┌────────

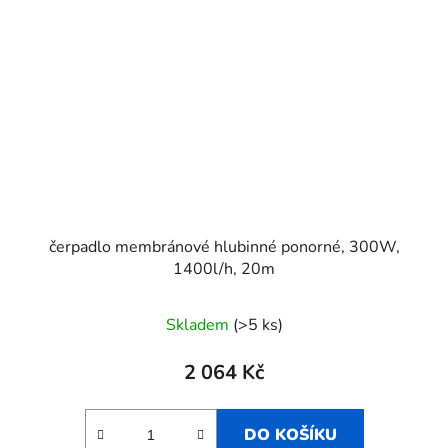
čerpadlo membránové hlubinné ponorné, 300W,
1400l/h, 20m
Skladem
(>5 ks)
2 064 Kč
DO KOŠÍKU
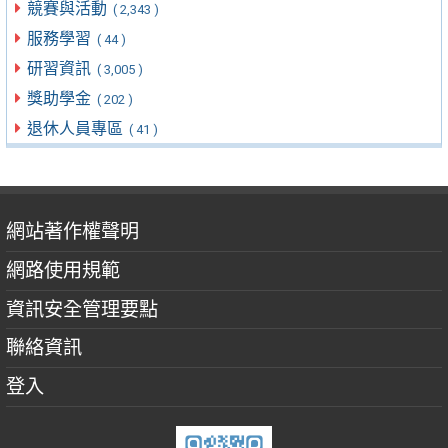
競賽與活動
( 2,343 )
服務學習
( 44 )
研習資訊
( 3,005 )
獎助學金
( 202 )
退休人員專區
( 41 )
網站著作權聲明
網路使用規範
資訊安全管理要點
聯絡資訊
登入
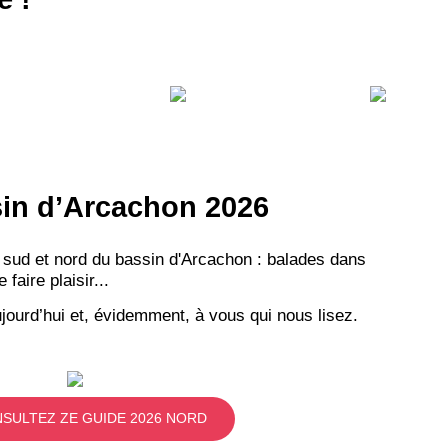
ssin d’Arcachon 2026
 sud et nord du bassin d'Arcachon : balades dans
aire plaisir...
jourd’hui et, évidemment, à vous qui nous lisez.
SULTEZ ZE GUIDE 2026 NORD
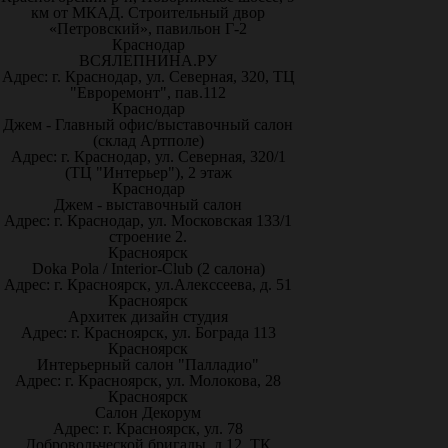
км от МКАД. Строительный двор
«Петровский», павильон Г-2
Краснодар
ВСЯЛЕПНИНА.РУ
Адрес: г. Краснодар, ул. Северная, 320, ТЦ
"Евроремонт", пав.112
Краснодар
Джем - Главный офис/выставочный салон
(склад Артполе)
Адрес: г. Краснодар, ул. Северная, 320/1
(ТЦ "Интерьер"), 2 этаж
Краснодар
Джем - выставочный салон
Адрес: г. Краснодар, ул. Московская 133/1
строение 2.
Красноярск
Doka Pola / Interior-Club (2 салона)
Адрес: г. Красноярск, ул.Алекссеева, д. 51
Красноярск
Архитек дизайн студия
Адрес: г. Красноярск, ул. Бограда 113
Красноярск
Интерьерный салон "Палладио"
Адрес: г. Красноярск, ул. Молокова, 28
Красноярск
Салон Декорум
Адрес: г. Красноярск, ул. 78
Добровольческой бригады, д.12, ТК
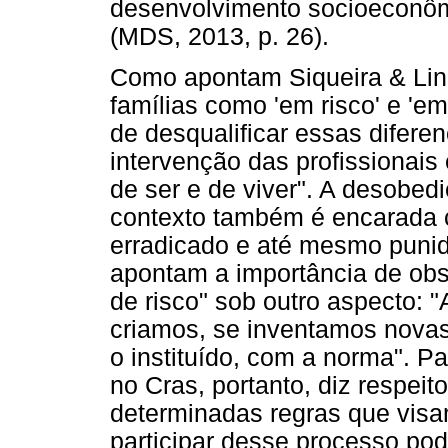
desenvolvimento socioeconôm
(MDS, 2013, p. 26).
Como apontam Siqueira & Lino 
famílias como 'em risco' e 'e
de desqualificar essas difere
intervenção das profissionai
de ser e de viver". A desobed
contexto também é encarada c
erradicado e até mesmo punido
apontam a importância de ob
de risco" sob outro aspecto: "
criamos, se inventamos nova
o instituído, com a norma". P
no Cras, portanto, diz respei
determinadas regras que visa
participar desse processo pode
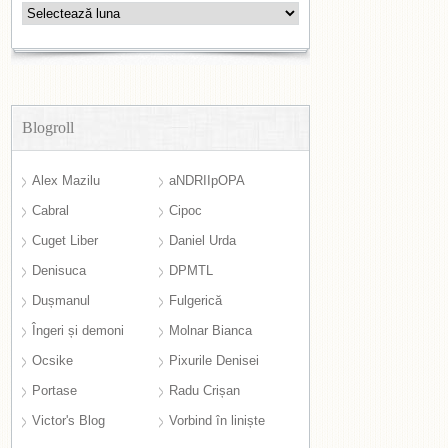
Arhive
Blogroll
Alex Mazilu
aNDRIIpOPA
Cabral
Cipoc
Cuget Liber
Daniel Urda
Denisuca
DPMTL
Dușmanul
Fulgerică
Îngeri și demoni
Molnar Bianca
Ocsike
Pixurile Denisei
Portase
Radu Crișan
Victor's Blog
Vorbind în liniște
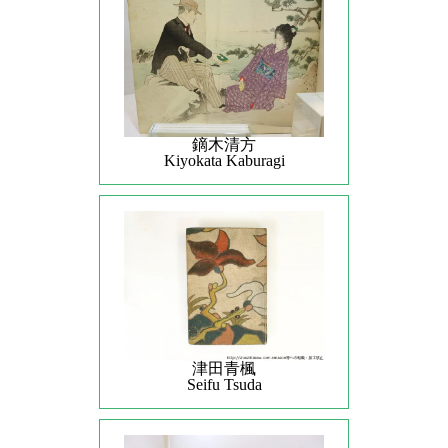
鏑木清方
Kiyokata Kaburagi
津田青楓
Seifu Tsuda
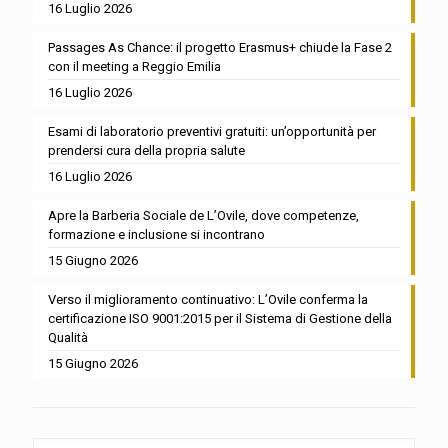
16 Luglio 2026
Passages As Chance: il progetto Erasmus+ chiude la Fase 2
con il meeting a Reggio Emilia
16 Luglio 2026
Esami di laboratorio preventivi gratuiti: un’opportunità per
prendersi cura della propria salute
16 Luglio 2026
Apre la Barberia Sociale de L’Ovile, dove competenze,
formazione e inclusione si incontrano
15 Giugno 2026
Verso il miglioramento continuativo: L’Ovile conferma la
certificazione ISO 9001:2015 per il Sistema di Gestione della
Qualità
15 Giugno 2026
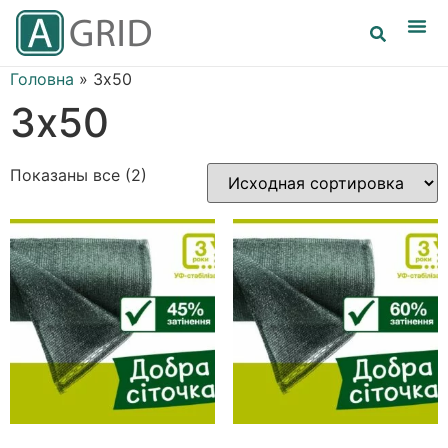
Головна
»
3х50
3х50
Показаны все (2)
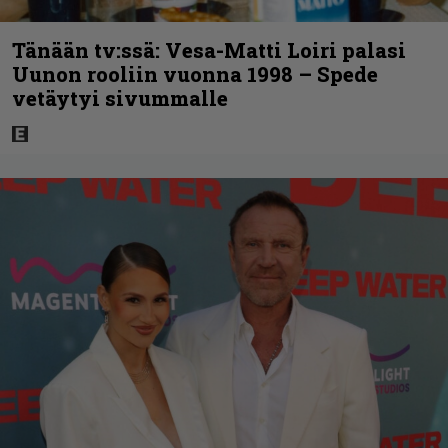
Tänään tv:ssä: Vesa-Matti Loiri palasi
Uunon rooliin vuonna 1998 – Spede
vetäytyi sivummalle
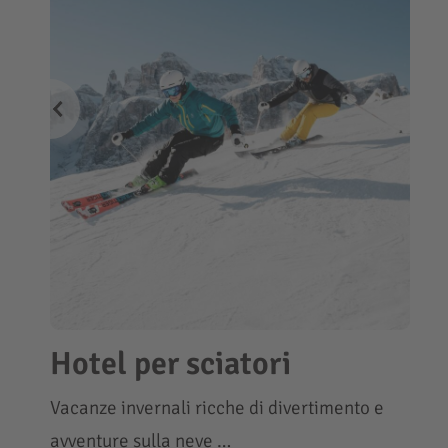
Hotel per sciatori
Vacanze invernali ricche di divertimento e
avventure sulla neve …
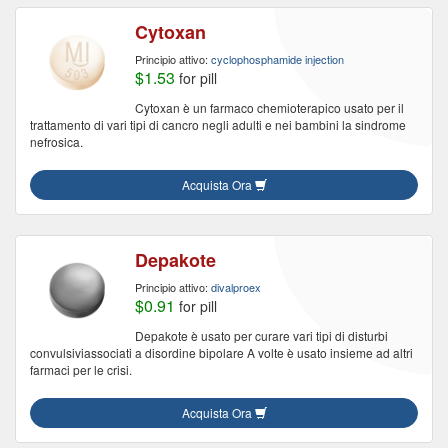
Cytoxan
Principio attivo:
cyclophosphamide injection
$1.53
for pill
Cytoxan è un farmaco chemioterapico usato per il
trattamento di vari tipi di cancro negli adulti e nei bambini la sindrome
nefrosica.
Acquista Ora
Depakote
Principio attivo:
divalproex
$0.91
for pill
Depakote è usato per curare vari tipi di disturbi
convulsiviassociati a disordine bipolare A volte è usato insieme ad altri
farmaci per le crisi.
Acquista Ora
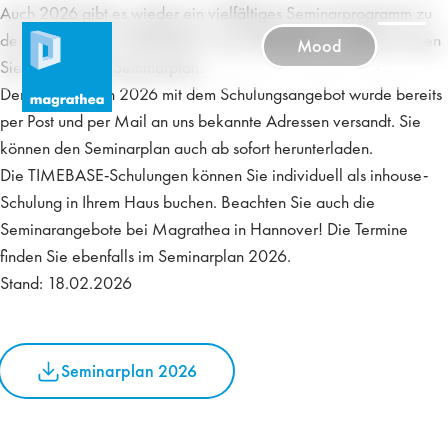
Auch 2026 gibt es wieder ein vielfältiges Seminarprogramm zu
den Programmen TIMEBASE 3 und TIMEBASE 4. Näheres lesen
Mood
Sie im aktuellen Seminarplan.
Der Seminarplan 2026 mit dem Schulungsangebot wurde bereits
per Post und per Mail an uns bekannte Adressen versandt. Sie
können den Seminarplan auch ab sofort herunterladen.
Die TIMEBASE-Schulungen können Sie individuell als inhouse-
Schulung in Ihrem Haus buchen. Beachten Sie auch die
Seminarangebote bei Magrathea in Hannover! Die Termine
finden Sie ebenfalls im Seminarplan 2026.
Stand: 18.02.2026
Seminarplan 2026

└────────

## What to work on
On how many lines of the records above does the word "Джем" appear? Answer with only that number.

## Completed exercise
2